Alexandra Macon, the founder of Over the Moon, an e-commerce platform focused on weddings, said that she noticed a rise in sales this year for classic pearl strand necklaces on her website, including a two-strand costume piece that retails for $110 and an 18-inch strand of natural baroque pearls with a diamond clasp for $8,200.
The idea of wearing grandmother’s pearls has long been a wedding tradition, but today’s pearl wearers are incorporating the gem in modern ways: in earrings and chokers, veils and dress bodices, and other accessories such as handbags and shoes.
“It’s really a preference for simplicity and understatement that likely began with the pandemic and then evolved into the quiet luxury trend,” Ms. Macon said. “Pearls are having a moment of reinvention.”
Recently, pearls have made appearances on red carpets and runways, and have grown more popular among celebrities, Ms. Macon said. Last July, Jennifer Lopez wore a Ralph Lauren chandelier pearl dress for her wedding reception and paired all of her wedding outfits with pearl jewelry from Mikimoto, a luxury brand. Vogue’s September issue dedicates several pages to the pearl trends on jewelry, handbags and shoes. During Bridal Fashion Week in New York, designers showcased looks from top brands — like Vivienne Westwood and Galia Lahav — featuring pearls sewn into gowns, veils and gloves.

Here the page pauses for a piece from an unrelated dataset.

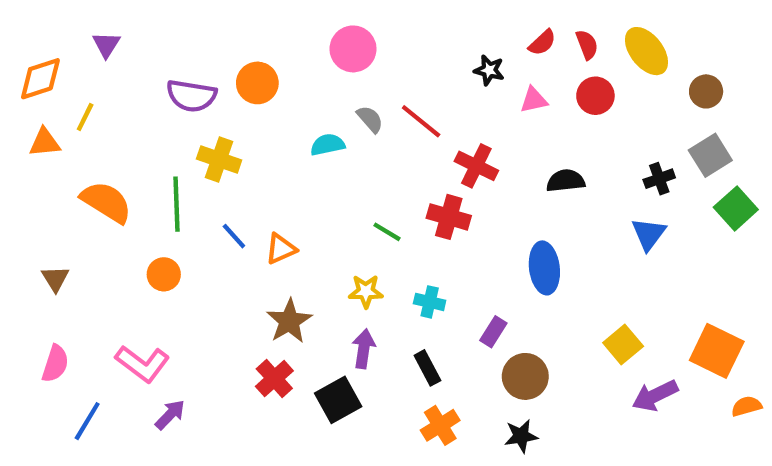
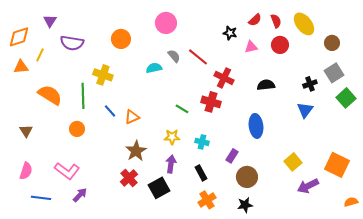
purple semicircle: (191, 96) -> (72, 43), moved
orange semicircle: (746, 406) -> (351, 202), moved
blue line: (87, 421) -> (41, 198), turned 66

The understated quality of the pearl is what drew Christine Lee, 30, a social media account manager in New York, to the gem. She wore diamond-and-pearl drop earrings for her June wedding in Greenwich, Conn. The iridescent hue of the pearls complemented the color and texture of her Monique Lhuillier gown, she said, without taking the spotlight from her dress or the blue stone ring she wore on her right hand, a family heirloom. To Ms. Lee, pearls “signify elegance and class” because of their enduring appeal.
For some men — including Harry Styles and Marc Jacobs — pearls aren’t so much classic as they are unexpected. Ruben N. Musca, the head of production at a creative agency in Washington, D.C., said that he “splurged” on a strand of cultured pearls to wear at his wedding reception in May 2021. He now wears pearls almost every day. He is inspired by the Formula 1 driver Lewis Hamilton, who is often seen wearing pearl necklaces during news conferences after his races, Mr. Musca said.
“I’ve regularly worn gold Cuban link chains, but they didn’t feel dressy enough to wear with a tuxedo jacket,” said Mr. Musca, 38, who sported a formal navy suit and tie for his wedding. “Pearls add a level of softness to otherwise masculine clothing. It’s a nice contrast from traditional to more modern.”
And pearls are not just for jewelry. Julie Sabatino, a bridal stylist based in New York, is adding pearls to shoes and purses for her brides. The pearl-covered Jimmy Choos from the Sacaria line, she said, are one of her most requested shoes for wedding-related events.
“We are seeing pearls even more on the playful pieces, whether that’s a pearl-encrusted mini dress for the after-party or a pearl clutch for the rehearsal dinner,” Ms. Sabatino said.
Pearls aren’t so much replacing other gems — like diamonds — as they are complementing them, she said. Like other stylists, she has seen an increase in pearl-adorned hair accessories and veils.
“Brides are seeking unique pieces as they scroll the sea of sameness on social media,” she said. “That’s done by mixing in a pearl sneaker.”
The appeal for pearls partly comes from how inexpensive they can be, making them a desirable option for couples with varying budgets.
A vast majority of pearls on the market are cultured pearls, which come from oyster farms in regions such as the South Pacific islands, Japan, Australia and China, said Zameer Kassam, a custom jeweler based in New York. In the 1990s, he said, an oversupply flooded the market and the price per unit fell dramatically.
The pearl market is now expected to grow to $42 billion over the next decade, according to an April report from Allied Market Research.
“Pearls can be one of the most economical choices for fine jewelry,” Mr. Kassam said. “They may not necessarily be valuable, but it doesn’t really matter. It exudes a certain degree of class sophistication without being ostentatious.”